Unser «naher Verwandter» wäre ein etwas gewöhnungsbedürftiger Gast für das nächste Familientreffen: Mit schütterem Haupthaar schwingt er sich von Ast zu Ast, ein kleines Etwas klammert sich um seine Hüften. Dann verschwindet er in den undurchdringlichen Baumkronen; ein schriller Schrei hallt ins Nirgendwo. Dann wird es still.
Spätestens aber, wenn man sieht, wie aufopferungsvoll sich die Mutter um ihr kleines Töchterchen kümmert, wird klar: Mimik, Gestik, ja der ganze Habitus erinnern frappant an unser eigenes Verhalten. So tauften schon die Ureinwohner Borneos die friedlichen Urwaldbewohner auf den Namen «Orang-Utan» – die Menschen des Waldes.
Doch die Wälder Borneos drohen schon bald «menschenleer» zu werden: Nach einer aktuellen Auswertung ging die Zahl der Menschenaffen auf der Insel in den vergangenen anderthalb Jahrzehnten um annähernd 150'000 zurück. Geschätzt wird, dass es heute nur noch 50'000 bis 100'000 Exemplare der Tiere gibt, die in Südostasien einst weit verbreitet waren.
Alarmierende Studienergebnisse
Für die Langzeitstudie, die in der Fachzeitschrift «Current Biology» vorgestellt wurde, arbeiteten 38 internationale Institutionen zusammen.

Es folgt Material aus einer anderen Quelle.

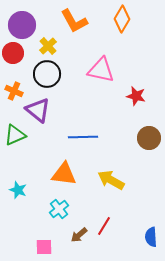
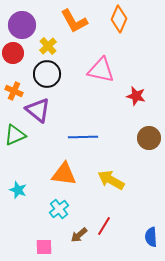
orange diamond: moved 3 px left; rotated 8 degrees counterclockwise
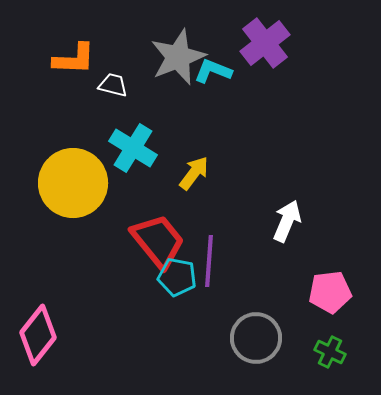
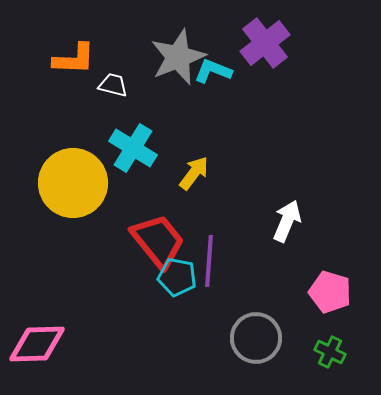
pink pentagon: rotated 24 degrees clockwise
pink diamond: moved 1 px left, 9 px down; rotated 50 degrees clockwise
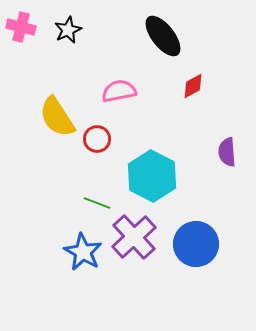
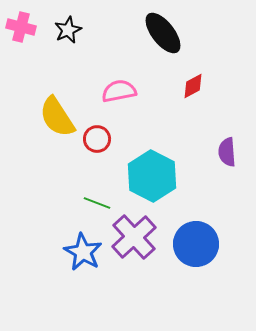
black ellipse: moved 3 px up
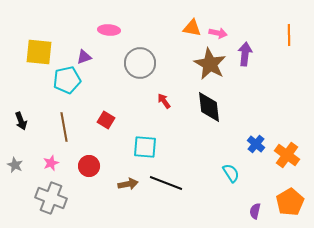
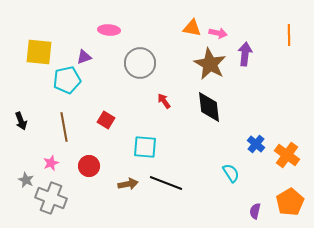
gray star: moved 11 px right, 15 px down
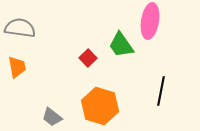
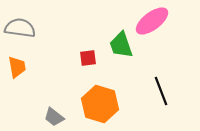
pink ellipse: moved 2 px right; rotated 44 degrees clockwise
green trapezoid: rotated 16 degrees clockwise
red square: rotated 36 degrees clockwise
black line: rotated 32 degrees counterclockwise
orange hexagon: moved 2 px up
gray trapezoid: moved 2 px right
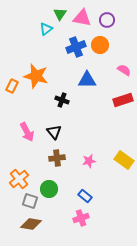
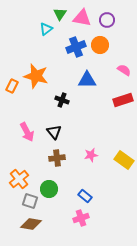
pink star: moved 2 px right, 6 px up
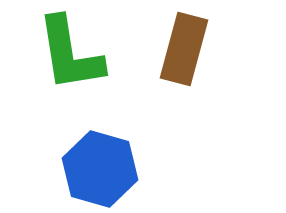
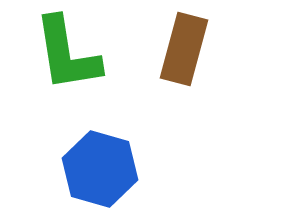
green L-shape: moved 3 px left
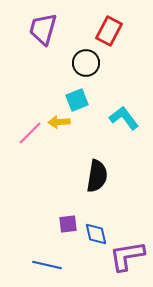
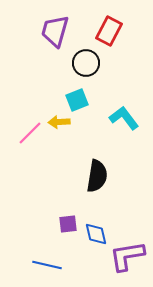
purple trapezoid: moved 12 px right, 2 px down
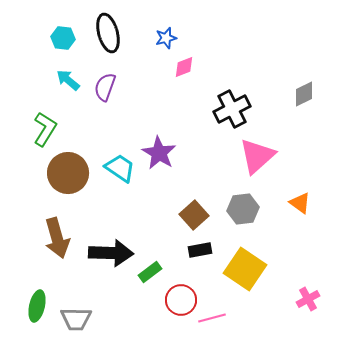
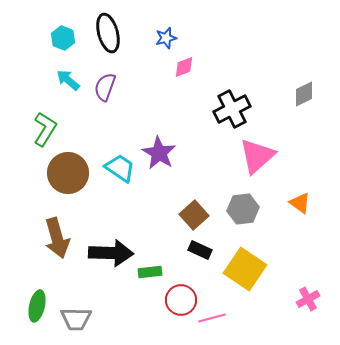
cyan hexagon: rotated 15 degrees clockwise
black rectangle: rotated 35 degrees clockwise
green rectangle: rotated 30 degrees clockwise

Die Autoren der Studie befürchten, dass bis ins Jahr 2050 weitere 50'000 der Affen verschwinden.
Die grosse Mehrheit der Menschenaffen starb eines «unnatürlichen Todes»: Entweder durch Wilderer oder dadurch, dass sie ihren natürlichen Lebensraum verloren. Am schlimmsten war der Rückgang in Gebieten, die abgeholzt oder in landwirtschaftliche Nutzflächen umgewandelt wurden.
Für viele Menschen ist Palmöl die einzige Möglichkeit, Geld zu verdienen. Wir müssen vorsichtig sein, das von Europa aus alles zu verdammen.
Michael Krützen, Evolutionsbiologe an der Universität Zürich, schliesst sich dem dramatischen Appell der Forscher an. Die Regierung Indonesiens müsse jetzt handeln, damit die Art erhalten werden könne. Allerdings war die Politik nicht untätig – zumindest mit Blick auf die Gesetzgebung: Orang-Utans sind streng geschützt.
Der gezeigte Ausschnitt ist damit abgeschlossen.